Marines cleared of Afghan murder named as order lifted
Two Royal Marines who were acquitted of the murder of an injured insurgent in Afghanistan have been publicly named for the first time.
Corporal Christopher Watson and Marine Jack Hammond, members of Plymouth-based 42 Commando, were both found not guilty at a court martial last month.
An order banning publication of their names has now been lifted.
Sergeant Alexander Blackman was convicted and given a life sentence, with a minimum term of 10 years.
Advocate General Jeff Blackett, the judge at the court martial in Bulford, Wiltshire, ruled that the names of the defendants should be made public at the end of the proceedings.
Their lawyers challenged the decision but three judges at London's Court Martial Appeal Court lifted the anonymity order after rejecting the assertion that the marines' lives would be at "real and immediate" risk.'Revenge fears raised'
The judges ruled the risks under the European Convention on Human Rights to respect for private and family life were not "sufficient to outweigh the importance of open justice".

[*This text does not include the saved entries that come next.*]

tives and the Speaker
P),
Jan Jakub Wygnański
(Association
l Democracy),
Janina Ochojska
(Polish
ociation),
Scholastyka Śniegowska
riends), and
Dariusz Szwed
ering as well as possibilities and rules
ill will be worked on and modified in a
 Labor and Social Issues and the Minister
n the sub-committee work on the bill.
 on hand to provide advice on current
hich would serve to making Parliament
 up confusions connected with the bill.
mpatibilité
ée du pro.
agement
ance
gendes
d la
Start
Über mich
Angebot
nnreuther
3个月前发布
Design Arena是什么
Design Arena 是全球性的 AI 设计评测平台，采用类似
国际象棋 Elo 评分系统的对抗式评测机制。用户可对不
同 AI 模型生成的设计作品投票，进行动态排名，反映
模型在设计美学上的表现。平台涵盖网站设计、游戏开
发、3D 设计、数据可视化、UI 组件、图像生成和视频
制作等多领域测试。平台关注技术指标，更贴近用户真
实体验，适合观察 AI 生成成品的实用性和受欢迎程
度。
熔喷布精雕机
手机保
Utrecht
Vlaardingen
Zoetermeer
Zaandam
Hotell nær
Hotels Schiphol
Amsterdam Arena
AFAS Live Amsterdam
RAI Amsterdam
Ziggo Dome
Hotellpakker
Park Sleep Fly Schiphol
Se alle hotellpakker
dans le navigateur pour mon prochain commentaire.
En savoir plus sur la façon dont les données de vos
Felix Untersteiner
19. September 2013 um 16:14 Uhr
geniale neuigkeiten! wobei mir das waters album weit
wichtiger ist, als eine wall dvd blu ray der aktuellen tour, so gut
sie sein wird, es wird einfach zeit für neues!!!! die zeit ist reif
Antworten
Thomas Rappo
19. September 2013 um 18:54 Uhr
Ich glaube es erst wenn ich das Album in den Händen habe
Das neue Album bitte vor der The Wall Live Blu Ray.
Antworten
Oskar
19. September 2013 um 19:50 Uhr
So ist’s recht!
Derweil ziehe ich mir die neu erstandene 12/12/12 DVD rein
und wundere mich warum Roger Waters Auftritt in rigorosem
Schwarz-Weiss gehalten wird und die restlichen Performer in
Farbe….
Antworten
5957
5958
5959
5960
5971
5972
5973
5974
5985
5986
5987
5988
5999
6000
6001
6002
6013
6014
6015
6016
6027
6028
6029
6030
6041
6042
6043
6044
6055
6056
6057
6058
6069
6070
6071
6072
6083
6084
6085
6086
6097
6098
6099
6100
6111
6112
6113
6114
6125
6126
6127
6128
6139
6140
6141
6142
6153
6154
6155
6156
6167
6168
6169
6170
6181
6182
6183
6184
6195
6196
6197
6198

The court also said: "If the names of the accused are not known, attempts at revenge may be directed to others present at the same time as those whose names have been published."

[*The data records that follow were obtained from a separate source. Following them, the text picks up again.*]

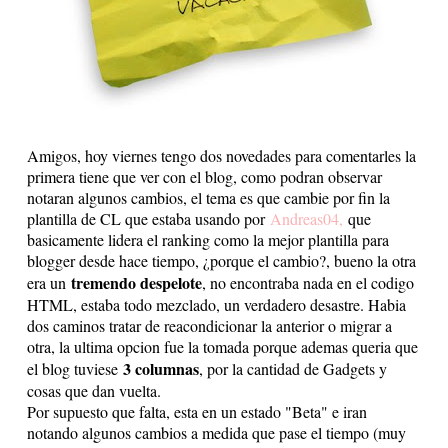
Amigos, hoy viernes tengo dos novedades para comentarles la
primera tiene que ver con el blog, como podran observar
notaran algunos cambios, el tema es que cambie por fin la
plantilla de CL que estaba usando por
Andreas04,
que
basicamente lidera el ranking como la mejor plantilla para
blogger desde hace tiempo, ¿porque el cambio?, bueno la otra
tremendo despelote
era un
, no encontraba nada en el codigo
HTML, estaba todo mezclado, un verdadero desastre. Habia
dos caminos tratar de reacondicionar la anterior o migrar a
otra, la ultima opcion fue la tomada porque ademas queria que
3 columnas
el blog tuviese
, por la cantidad de Gadgets y
cosas que dan vuelta.
Por supuesto que falta, esta en un estado "Beta" e iran
notando algunos cambios a medida que pase el tiempo (muy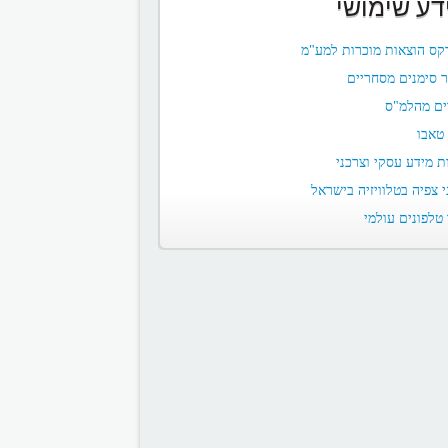
דע שימושי
קס הוצאות מוכרות למע"מ
 סימנים מסחריים
ים מהלמ"ס
טאבו
ת מידע עסקי וצרכני
י צפיה בטלוויזיה בישראל
טלפונים עולמי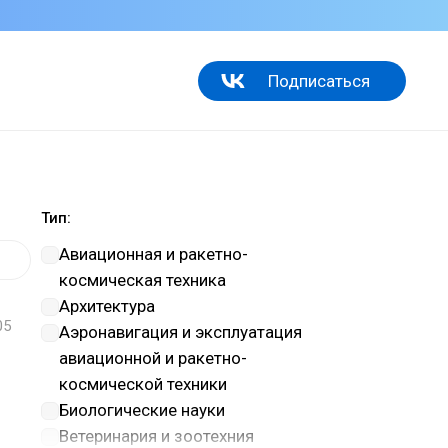
Подписаться
Тип:
Авиационная и ракетно-
космическая техника
Архитектура
05
Аэронавигация и эксплуатация
авиационной и ракетно-
космической техники
Биологические науки
Ветеринария и зоотехния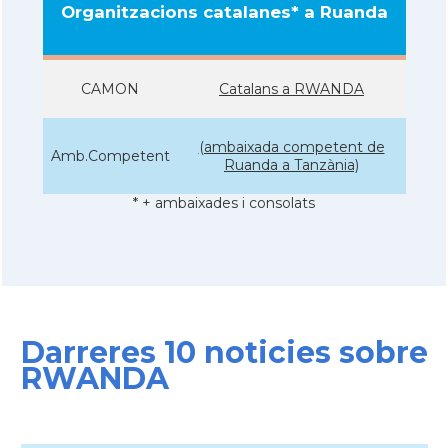
Organitzacions catalanes* a Ruanda
CAMON
Catalans a RWANDA
(ambaixada competent de
Amb.Competent
Ruanda a Tanzània)
* + ambaixades i consolats
Darreres 10 noticies sobre
RWANDA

Blackman was named on 5 December but the order for the two other marine remained in place until the court published its full judgement and their lawyers decided whether to appeal.
The murder took place in September 2011 after a patrol base in Helmand Province came under attack from small arms fire from two insurgents.Camera on helmet
The Afghan prisoner was seriously injured by gunfire from an Apache helicopter gunship sent to provide air support, and the marines found him in a field.

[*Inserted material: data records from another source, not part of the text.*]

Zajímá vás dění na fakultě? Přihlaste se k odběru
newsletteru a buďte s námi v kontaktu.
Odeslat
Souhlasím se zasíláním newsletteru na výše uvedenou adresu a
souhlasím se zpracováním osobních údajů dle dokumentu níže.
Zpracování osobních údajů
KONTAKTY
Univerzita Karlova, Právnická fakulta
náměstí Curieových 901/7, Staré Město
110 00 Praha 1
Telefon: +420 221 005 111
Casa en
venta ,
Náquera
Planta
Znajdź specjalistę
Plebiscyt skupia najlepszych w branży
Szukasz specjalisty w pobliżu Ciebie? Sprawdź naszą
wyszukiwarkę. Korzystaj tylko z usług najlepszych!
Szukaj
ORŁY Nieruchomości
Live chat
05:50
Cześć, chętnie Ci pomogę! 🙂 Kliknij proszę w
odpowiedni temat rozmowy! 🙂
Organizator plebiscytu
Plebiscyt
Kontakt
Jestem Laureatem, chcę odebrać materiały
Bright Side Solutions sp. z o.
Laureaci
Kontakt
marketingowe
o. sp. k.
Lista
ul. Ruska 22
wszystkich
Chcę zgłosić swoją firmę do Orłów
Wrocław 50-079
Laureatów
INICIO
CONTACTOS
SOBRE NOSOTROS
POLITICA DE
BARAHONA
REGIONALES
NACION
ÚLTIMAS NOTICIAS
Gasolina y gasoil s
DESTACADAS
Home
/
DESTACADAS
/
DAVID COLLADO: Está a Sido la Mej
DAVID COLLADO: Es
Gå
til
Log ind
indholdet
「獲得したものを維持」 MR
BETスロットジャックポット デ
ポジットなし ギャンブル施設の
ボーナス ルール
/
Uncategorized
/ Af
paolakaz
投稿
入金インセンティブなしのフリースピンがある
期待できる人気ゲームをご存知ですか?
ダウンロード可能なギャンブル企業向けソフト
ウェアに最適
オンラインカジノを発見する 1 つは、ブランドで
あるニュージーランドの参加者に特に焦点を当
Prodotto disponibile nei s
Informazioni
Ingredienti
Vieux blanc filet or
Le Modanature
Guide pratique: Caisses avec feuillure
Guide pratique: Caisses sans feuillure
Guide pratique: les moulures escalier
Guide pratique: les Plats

Blackman was filmed by a camera mounted on the helmet of one of the other marines shooting the victim at close range with a 9mm pistol.
All three marines had pleaded not guilty. Blackman was referred to during the court martial proceedings as marine A. Corporal Watson and Marine Hammond were referred to as marine B and marine C respectively.
The question of whether two other Royal Marines, referred to as marines D and E and against whom charges were discontinued, can be named will be the subject of a further hearing.